Copa do Mundo e enxaqueca: por que grandes eventos trazem crises?
A soma de gatilhos emocionais, mudanças na rotina e estímulos visuais ou sonoros acende o alerta para quem sofre com a enxaqueca

A bola rola hoje (13/6), a partir das 19h, para a estreia do Brasil contra o Marrocos na Copa do Mundo, acendendo o coração da torcida. No entanto, para além das emoções em campo, o período de grandes competições esportivas exige atenção redobrada de quem convive com a enxaqueca.
A combinação de fatores emocionais, comportamentais e ambientais típicos desses momentos de festa funciona como um prato cheio para o desencadeamento de crises em pessoas suscetíveis que não estão com a doença controlada.
De acordo com a médica neurologista Thaís Villa (CRM 110217), especialista no diagnóstico e tratamento da enxaqueca, o grande perigo mora na soma de pequenos fatores. Situações festivas podem ser particularmente problemáticas mesmo quando cada gatilho, se analisado de forma isolada, não seria suficiente para despertar os sintomas.
O perigo mora nos excessos e na quebra da rotina
Durante os campeonatos, a rotina costuma virar de cabeça para baixo, afetando pilares essenciais para o bem-estar do corpo. Ficar acordado até tarde para acompanhar as partidas altera os padrões de sono. Paralelamente, pular refeições ou comer em horários irregulares por estar focado nos jogos prejudica o organismo.

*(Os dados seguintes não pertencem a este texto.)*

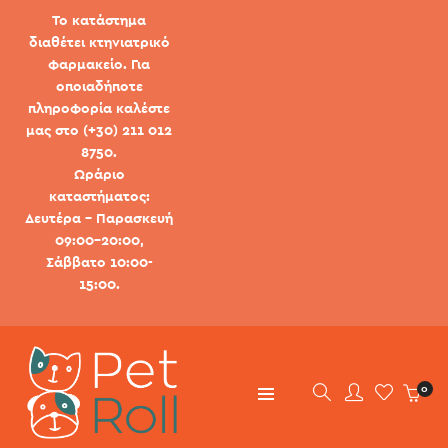
Το κατάστημα
διαθέτει κτηνιατρικό
φαρμακείο. Για
οποιαδήποτε
πληροφορία καλέστε
μας στο (+30) 211 012
8750.
Ωράριο
καταστήματος:
Δευτέρα - Παρασκευή
09:00-20:00,
Σάββατο 10:00-
15:00.
0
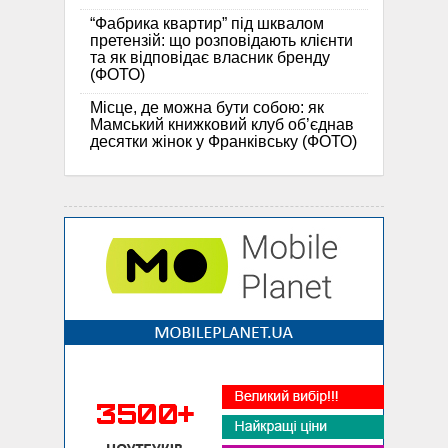
“Фабрика квартир” під шквалом
претензій: що розповідають клієнти
та як відповідає власник бренду
(ФОТО)
Місце, де можна бути собою: як
Мамський книжковий клуб об’єднав
десятки жінок у Франківську (ФОТО)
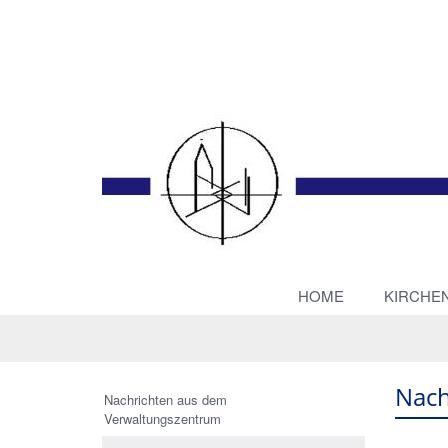
HOME
KIRCHE
Nach
Nachrichten aus dem
Verwaltungszentrum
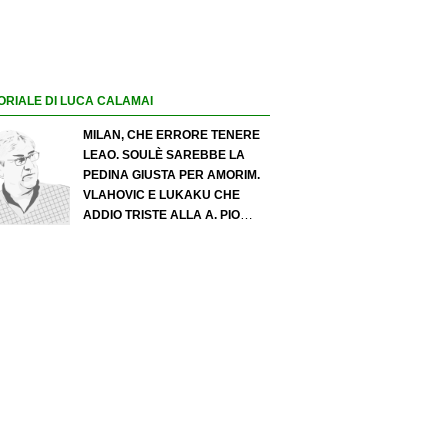
ORIALE DI LUCA CALAMAI
MILAN, CHE ERRORE TENERE
LEAO. SOULÈ SAREBBE LA
PEDINA GIUSTA PER AMORIM.
VLAHOVIC E LUKAKU CHE
ADDIO TRISTE ALLA A. PIO
ESPOSITO PUÒ SPOSTARE IL
VALORE DELL’INTER. COSA
CHIEDO A ZOLA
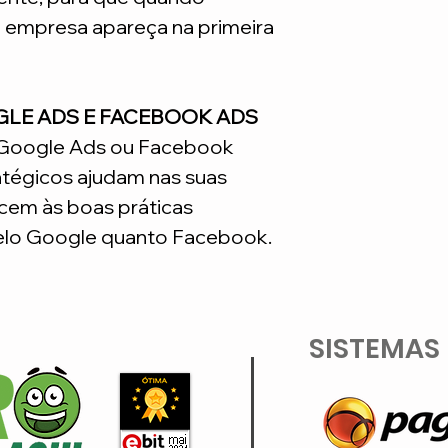
a empresa apareça na primeira
GLE ADS E FACEBOOK ADS
o Google Ads ou Facebook
atégicos ajudam nas suas
em às boas práticas
lo Google quanto Facebook.
SISTEMAS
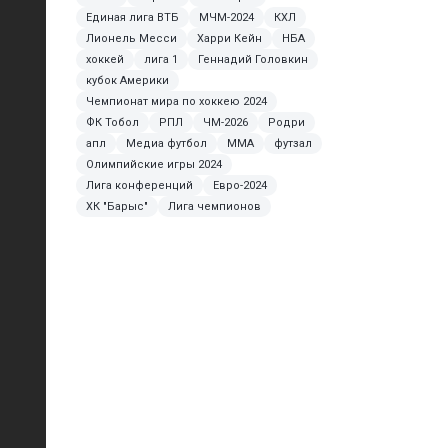
Единая лига ВТБ
МЧМ-2024
КХЛ
Лионель Месси
Харри Кейн
НБА
хоккей
лига 1
Геннадий Головкин
кубок Америки
Чемпионат мира по хоккею 2024
ФК Тобол
РПЛ
ЧМ-2026
Родри
апл
Медиа футбол
ММА
футзал
Олимпийские игры 2024
Лига конференций
Евро-2024
ХК "Барыс"
Лига чемпионов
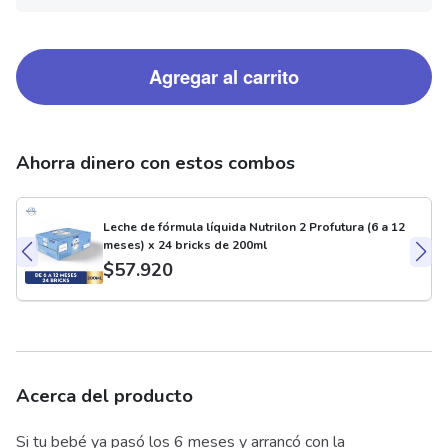
Agregar al carrito
Ahorra dinero con estos combos
Leche de fórmula líquida Nutrilon 2 Profutura (6 a 12
meses) x 24 bricks de 200ml
$
57.920
Acerca del producto
Si tu bebé ya pasó los 6 meses y arrancó con la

O consumo de bebidas alcoólicas e de alimentos potencialmente estimulantes — como embutidos, produtos ultraprocessados e itens com determinados aditivos alimentares — favorece diretamente o surgimento das dores. Além disso, muita gente deixa a água de lado quando consome álcool e corre risco de desidratação.
Para quem sofre com enxaquecas, o barulho intenso das torcidas e a exposição prolongada a telas, somados às luzes brilhantes e piscantes dos telões, elevam a sensibilidade de um cérebro que já é hiperexcitado por natureza.

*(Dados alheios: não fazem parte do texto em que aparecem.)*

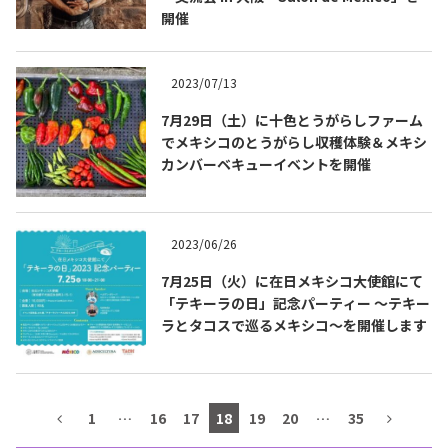
開催
テキーラマップ
Tequila Map
2023/07/13
メキシコ料理
Cuisines of Mexico
7月29日（土）に十色とうがらしファーム
でメキシコのとうがらし収穫体験＆メキシ
カンバーベキューイベントを開催
メキシコ旅行
Travel of Mexico
2023/06/26
メキシコの記念日
Events of Mexico
7月25日（火）に在日メキシコ大使館にて
「テキーラの日」記念パーティー ～テキー
ラとタコスで巡るメキシコ～を開催します
トピックス一覧
イベント一覧
Topics List
Events List
テキーラ・メスカルが飲める
1
…
16
17
18
19
20
…
35
お問合せ
バー＆レストラン
Contact
Bar & Restaurant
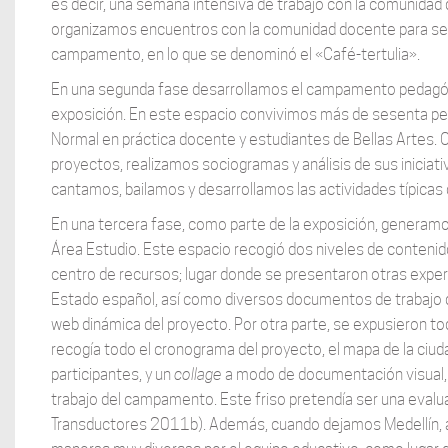
es decir, una semana intensiva de trabajo con la comunidad
organizamos encuentros con la comunidad docente para seg
campamento, en lo que se denominó el «Café-tertulia».
En una segunda fase desarrollamos el campamento pedagógic
exposición. En este espacio convivimos más de sesenta per
Normal en práctica docente y estudiantes de Bellas Artes
proyectos, realizamos sociogramas y análisis de sus inicia
cantamos, bailamos y desarrollamos las actividades típica
En una tercera fase, como parte de la exposición, generamo
Área Estudio. Este espacio recogió dos niveles de contenid
centro de recursos; lugar donde se presentaron otras experie
Estado español, así como diversos documentos de trabajo d
web dinámica del proyecto. Por otra parte, se expusieron to
recogía todo el cronograma del proyecto, el mapa de la ciud
participantes, y un
collage
a modo de documentación visual, co
trabajo del campamento. Este friso pretendía ser una eval
Transductores 2011b). Además, cuando dejamos Medellín, a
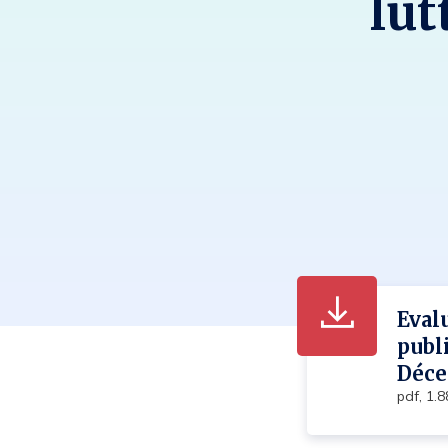
lut
Eval
publ
Déce
pdf, 1.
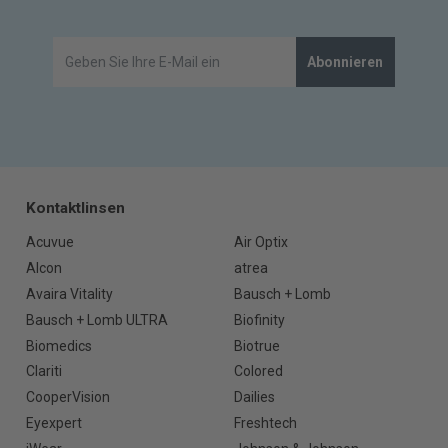
Abonnieren
Kontaktlinsen
Acuvue
Air Optix
Alcon
atrea
Avaira Vitality
Bausch + Lomb
Bausch + Lomb ULTRA
Biofinity
Biomedics
Biotrue
Clariti
Colored
CooperVision
Dailies
Eyexpert
Freshtech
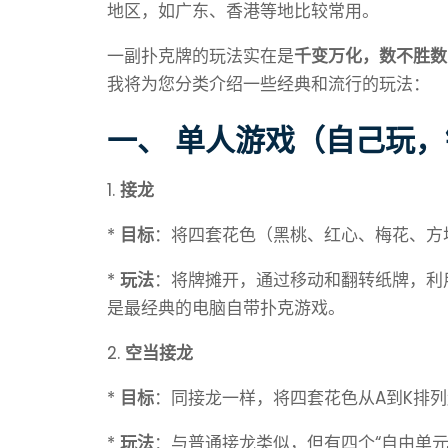
地区，如广东、香港等地比较常用。
一副扑克牌的玩法实在是
千变万化，数不胜数
我将为您分类介绍一些经典和流行的玩法：
一、 单人游戏（自己玩
1.
接龙
*
目标
：将四套花色（黑桃、红心、梅花、方
*
玩法
：将牌摊开，通过移动和翻转纸牌，利
是最经典的电脑自带扑克游戏。
2.
空当接龙
*
目标
：同接龙一样，将四套花色从A到K排
*
玩法
：与普通接龙类似，但有四个“自由单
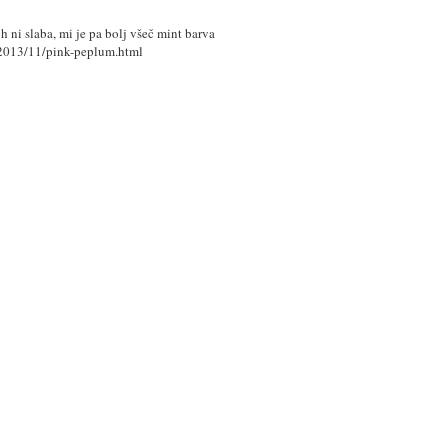
h ni slaba, mi je pa bolj všeč mint barva
/2013/11/pink-peplum.html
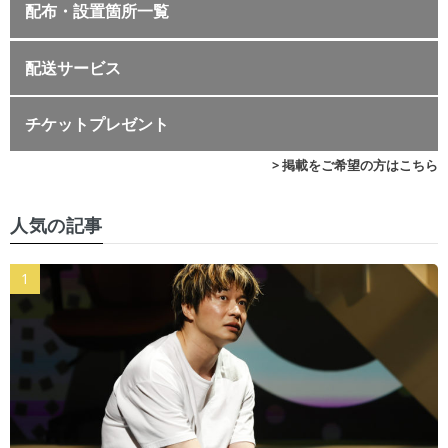
配布・設置箇所一覧
配送サービス
チケットプレゼント
> 掲載をご希望の方はこちら
人気の記事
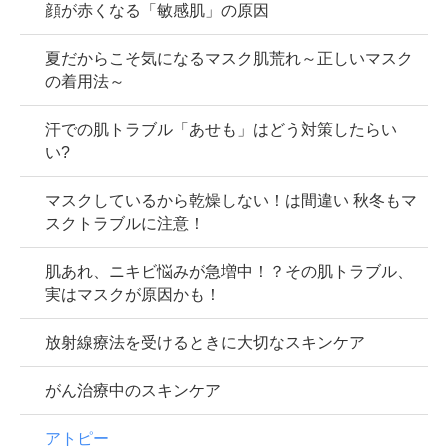
顔が赤くなる「敏感肌」の原因
夏だからこそ気になるマスク肌荒れ～正しいマスク
の着用法～
汗での肌トラブル「あせも」はどう対策したらい
い?
マスクしているから乾燥しない！は間違い 秋冬もマ
スクトラブルに注意！
肌あれ、ニキビ悩みが急増中！？その肌トラブル、
実はマスクが原因かも！
放射線療法を受けるときに大切なスキンケア
がん治療中のスキンケア
アトピー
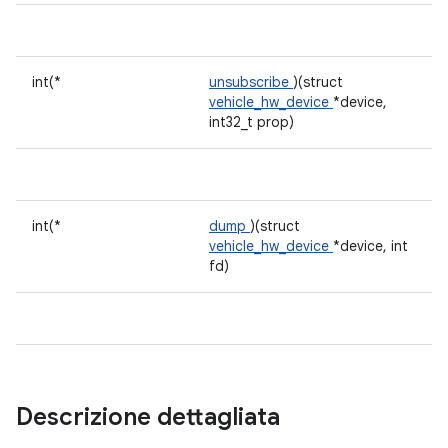
int(*
unsubscribe
)(struct
vehicle_hw_device
*device,
int32_t prop)
int(*
dump
)(struct
vehicle_hw_device
*device, int
fd)
Descrizione dettagliata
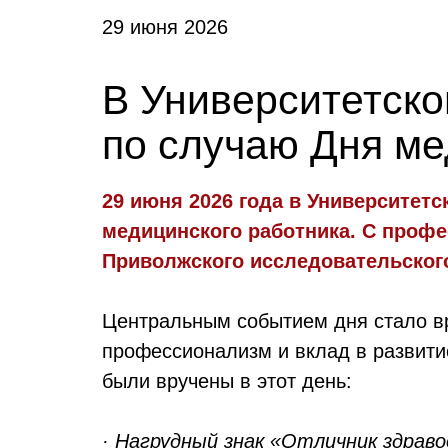
29 июня 2026
В Университетско
по случаю Дня ме
29 июня 2026 года в Университет
медицинского работника. С проф
Приволжского исследовательского
Центральным событием дня стало вр
профессионализм и вклад в развити
были вручены в этот день:
· Нагрудный знак «Отличник здрав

A montanha-russa emocional e o “pós-jogo”
A ansiedade que antecede o apito inicial e a tensão ao longo dos 90 minutos são gatilhos claros. Contudo, o momento de relaxar também esconde armadilhas. Thaís Villa destaca o fenômeno conhecido como “dor de cabeça de fim de estresse”. Nele, as crises não dão as caras no pico da tensão emocional, mas sim logo após, quando os níveis de excitação e alerta do organismo despencam.

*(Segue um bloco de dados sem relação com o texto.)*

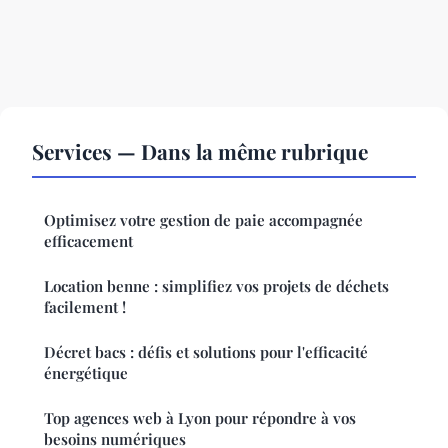
Services — Dans la même rubrique
Optimisez votre gestion de paie accompagnée
efficacement
Location benne : simplifiez vos projets de déchets
facilement !
Décret bacs : défis et solutions pour l'efficacité
énergétique
Top agences web à Lyon pour répondre à vos
besoins numériques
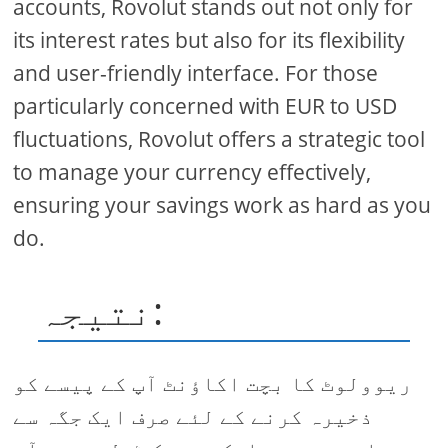
accounts, Rovolut stands out not only for
its interest rates but also for its flexibility
and user-friendly interface. For those
particularly concerned with EUR to USD
fluctuations, Rovolut offers a strategic tool
to manage your currency effectively,
ensuring your savings work as hard as you
do.
نتیجہ:
ریوولوٹ کا بچت اکاؤنٹ آپ کے پیسے کو
ذخیرہ کرنے کے لئے صرف ایک جگہ سے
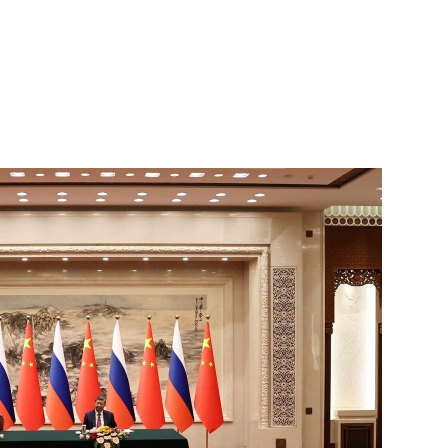
ентств ТАСС и Синьхуа
ко-китайского
ания
оссийско-китайских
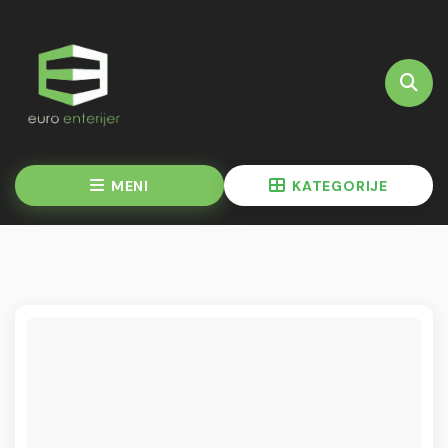
MENI
KATEGORIJE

“É importante lembrar que os gatilhos variam bastante entre os indivíduos. O que desencadeia crises em uma pessoa pode não ter efeito em outra”, ressalta a neurologista.
Tratamento e qualidade de vida
A enxaqueca é uma condição neurológica complexa, incapacitante e invisível. Para milhões de pessoas, os momentos de lazer viram sinônimo de isolamento por falta de diagnóstico e tratamento adequados. Embora a doença não tenha cura, o controle efetivo devolve a qualidade de vida, permitindo viver sem dores de cabeça e outros sintomas associados.
Para alcançar esse equilíbrio, a especialista recomenda uma abordagem multidisciplinar e integrada, unindo o acompanhamento médico especializado a mudanças consistentes no estilo de vida. “O Tratamento 360º, que respeita as particularidades de cada paciente e utiliza recursos modernos, é o que há de mais moderno no manejo da enxaqueca”, detalha Thaís.
“A aplicação do botox nos nervos envolvidos bloqueia a liberação de mediadores químicos responsáveis pela transmissão da dor e da inflamação, reduzindo a excitabilidade cerebral. Outro recurso são os anti-CGRP, medicamentos injetáveis com anticorpos monoclonais que têm se mostrado altamente eficazes no controle da doença.”